## BRIEF
Please retype the listing below, matching every line exactly.

## INPUT DATA
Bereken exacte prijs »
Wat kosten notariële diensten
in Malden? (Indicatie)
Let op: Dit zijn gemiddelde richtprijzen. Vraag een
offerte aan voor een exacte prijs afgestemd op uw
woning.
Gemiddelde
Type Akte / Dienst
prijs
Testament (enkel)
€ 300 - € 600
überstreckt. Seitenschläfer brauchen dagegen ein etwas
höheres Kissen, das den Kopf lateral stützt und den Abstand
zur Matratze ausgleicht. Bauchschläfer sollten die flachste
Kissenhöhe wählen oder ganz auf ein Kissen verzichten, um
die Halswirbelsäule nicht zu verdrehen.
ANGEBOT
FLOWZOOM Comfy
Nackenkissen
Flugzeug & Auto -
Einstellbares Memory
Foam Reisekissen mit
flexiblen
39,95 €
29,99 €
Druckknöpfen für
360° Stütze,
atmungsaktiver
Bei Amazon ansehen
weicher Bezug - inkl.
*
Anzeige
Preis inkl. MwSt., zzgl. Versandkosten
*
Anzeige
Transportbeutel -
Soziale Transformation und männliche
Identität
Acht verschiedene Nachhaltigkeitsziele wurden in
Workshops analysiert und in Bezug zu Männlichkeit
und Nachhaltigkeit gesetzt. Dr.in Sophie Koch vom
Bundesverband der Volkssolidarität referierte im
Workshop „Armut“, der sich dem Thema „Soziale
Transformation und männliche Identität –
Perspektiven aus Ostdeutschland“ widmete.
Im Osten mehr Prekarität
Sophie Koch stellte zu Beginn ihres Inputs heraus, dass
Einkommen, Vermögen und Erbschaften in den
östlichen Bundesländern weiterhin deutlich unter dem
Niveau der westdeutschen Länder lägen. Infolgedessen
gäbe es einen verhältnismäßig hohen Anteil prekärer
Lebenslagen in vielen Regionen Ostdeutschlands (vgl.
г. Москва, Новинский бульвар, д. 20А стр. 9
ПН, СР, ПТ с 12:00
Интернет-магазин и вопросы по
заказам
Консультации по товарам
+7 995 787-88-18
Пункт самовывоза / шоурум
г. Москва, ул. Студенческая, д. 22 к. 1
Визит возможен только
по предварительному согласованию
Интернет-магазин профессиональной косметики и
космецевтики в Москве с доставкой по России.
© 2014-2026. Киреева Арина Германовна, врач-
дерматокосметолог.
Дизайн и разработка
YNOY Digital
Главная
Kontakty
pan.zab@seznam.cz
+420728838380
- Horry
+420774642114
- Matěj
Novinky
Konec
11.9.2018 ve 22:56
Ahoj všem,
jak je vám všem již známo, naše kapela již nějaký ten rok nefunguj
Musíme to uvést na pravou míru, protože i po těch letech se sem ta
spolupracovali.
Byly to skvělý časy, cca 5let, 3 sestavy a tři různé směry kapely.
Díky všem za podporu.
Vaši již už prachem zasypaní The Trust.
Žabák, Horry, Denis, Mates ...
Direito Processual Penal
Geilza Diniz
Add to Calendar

## SOLUTION FOR THIS PROBLEM
Bereken exacte prijs »
Wat kosten notariële diensten
in Malden? (Indicatie)
Let op: Dit zijn gemiddelde richtprijzen. Vraag een
offerte aan voor een exacte prijs afgestemd op uw
woning.
Gemiddelde
Type Akte / Dienst
prijs
Testament (enkel)
€ 300 - € 600
überstreckt. Seitenschläfer brauchen dagegen ein etwas
höheres Kissen, das den Kopf lateral stützt und den Abstand
zur Matratze ausgleicht. Bauchschläfer sollten die flachste
Kissenhöhe wählen oder ganz auf ein Kissen verzichten, um
die Halswirbelsäule nicht zu verdrehen.
ANGEBOT
FLOWZOOM Comfy
Nackenkissen
Flugzeug & Auto -
Einstellbares Memory
Foam Reisekissen mit
flexiblen
39,95 €
29,99 €
Druckknöpfen für
360° Stütze,
atmungsaktiver
Bei Amazon ansehen
weicher Bezug - inkl.
*
Anzeige
Preis inkl. MwSt., zzgl. Versandkosten
*
Anzeige
Transportbeutel -
Soziale Transformation und männliche
Identität
Acht verschiedene Nachhaltigkeitsziele wurden in
Workshops analysiert und in Bezug zu Männlichkeit
und Nachhaltigkeit gesetzt. Dr.in Sophie Koch vom
Bundesverband der Volkssolidarität referierte im
Workshop „Armut“, der sich dem Thema „Soziale
Transformation und männliche Identität –
Perspektiven aus Ostdeutschland“ widmete.
Im Osten mehr Prekarität
Sophie Koch stellte zu Beginn ihres Inputs heraus, dass
Einkommen, Vermögen und Erbschaften in den
östlichen Bundesländern weiterhin deutlich unter dem
Niveau der westdeutschen Länder lägen. Infolgedessen
gäbe es einen verhältnismäßig hohen Anteil prekärer
Lebenslagen in vielen Regionen Ostdeutschlands (vgl.
г. Москва, Новинский бульвар, д. 20А стр. 9
ПН, СР, ПТ с 12:00
Интернет-магазин и вопросы по
заказам
Консультации по товарам
+7 995 787-88-18
Пункт самовывоза / шоурум
г. Москва, ул. Студенческая, д. 22 к. 1
Визит возможен только
по предварительному согласованию
Интернет-магазин профессиональной косметики и
космецевтики в Москве с доставкой по России.
© 2014-2026. Киреева Арина Германовна, врач-
дерматокосметолог.
Дизайн и разработка
YNOY Digital
Главная
Kontakty
pan.zab@seznam.cz
+420728838380
- Horry
+420774642114
- Matěj
Novinky
Konec
11.9.2018 ve 22:56
Ahoj všem,
jak je vám všem již známo, naše kapela již nějaký ten rok nefunguj
Musíme to uvést na pravou míru, protože i po těch letech se sem ta
spolupracovali.
Byly to skvělý časy, cca 5let, 3 sestavy a tři různé směry kapely.
Díky všem za podporu.
Vaši již už prachem zasypaní The Trust.
Žabák, Horry, Denis, Mates ...
Direito Processual Penal
Geilza Diniz
Add to Calendar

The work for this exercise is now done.